With direction from the ever-insightful Alice Chilver, founder of WHEN, we grouped off to discuss our aspirations for our respective women’s networks. I was cheered to hear about so much commendable work going on at other universities, and touched to hear the pride with which others praised their senior management teams, many of which are aiming high and hitting their targets for gender balance. Later, as part of a second grouping (well, this was about networking, right?), the conversation moved on to how to get men involved in achieving our aims for gender parity. It was an excellent discussion, highlighting that building women’s confidence will never be enough without recognition from the top of the organisational structure. As one astute person put it: “We need to fix the men, too.”

A change of focus

It struck me that while Astrea had been focusing on grassroots and developing its women – and might I say without any credit to myself that it has done a fantastic job – it had missed out the other half of the equation: the rest of the organisation, including the men at the top. Women are not going to reach their full potential unless men are part of the solution.

Asking the challenging questions

Newly armed with this kernel of wisdom, I returned to work with my colleagues. At a pre-Christmas round table over glasses of wine in a local bar, we agreed that it was time to stop Astrea being seen simply as a tick-box exercise for ‘proving’ our institutional gender equality credentials. It is Astrea’s role to ask challenging questions that allow us to achieve real and lasting gender equality.
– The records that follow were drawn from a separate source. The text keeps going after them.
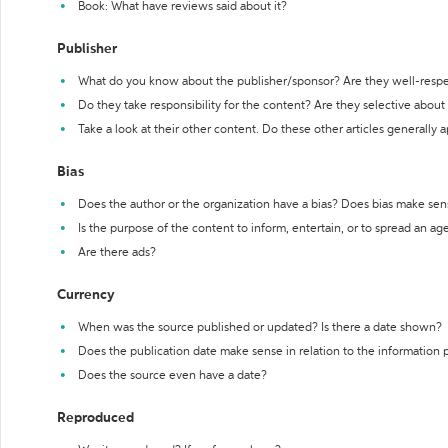
Book: What have reviews said about it?
Publisher
What do you know about the publisher/sponsor? Are they well-resp
Do they take responsibility for the content? Are they selective abou
Take a look at their other content. Do these other articles generally 
Bias
Does the author or the organization have a bias? Does bias make sen
Is the purpose of the content to inform, entertain, or to spread an a
Are there ads?
Currency
When was the source published or updated? Is there a date shown?
Does the publication date make sense in relation to the information
Does the source even have a date?
Reproduced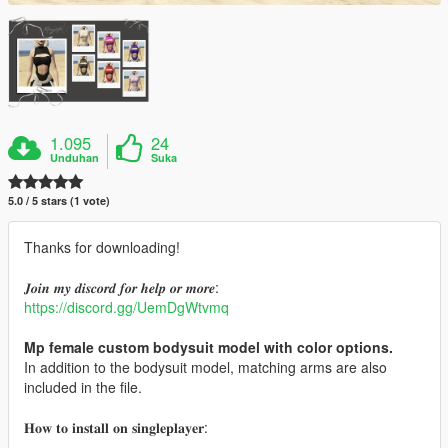
1.095
24
Unduhan
Suka
5.0 / 5 stars (1 vote)
Thanks for downloading!
𝑱𝒐𝒊𝒏 𝒎𝒚 𝒅𝒊𝒔𝒄𝒐𝒓𝒅 𝒇𝒐𝒓 𝒉𝒆𝒍𝒑 𝒐𝒓 𝒎𝒐𝒓𝒆:
https://discord.gg/UemDgWtvmq
Mp female custom bodysuit model with color options.
In addition to the bodysuit model, matching arms are also
included in the file.
𝐇𝐨𝐰 𝐭𝐨 𝐢𝐧𝐬𝐭𝐚𝐥𝐥 𝐨𝐧 𝐬𝐢𝐧𝐠𝐥𝐞𝐩𝐥𝐚𝐲𝐞𝐫: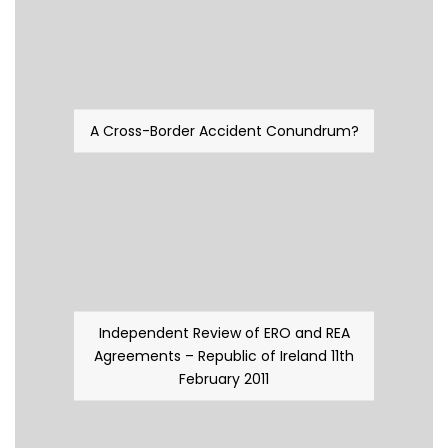
A Cross-Border Accident Conundrum?
Independent Review of ERO and REA
Agreements – Republic of Ireland 11th
February 2011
What action we took because of the WHEN forum

As a direct result, Astrea is organising its very first all-staff event for International Women’s Day. Panel speakers from across a range of industries will open up the debate, analysing the problem of structural inequality in new and challenging ways and proposing possible solutions. It has always been important to Astrea to have the support of the senior management team, but this will be the first time they are invited to actively participate in its events. We hope it will be a fruitful event with concrete actions resulting. Whatever happens, whether it blossoms into real structural change or makes just one person change their attitude, it will all have been down to that kernel of wisdom at the WHEN forum.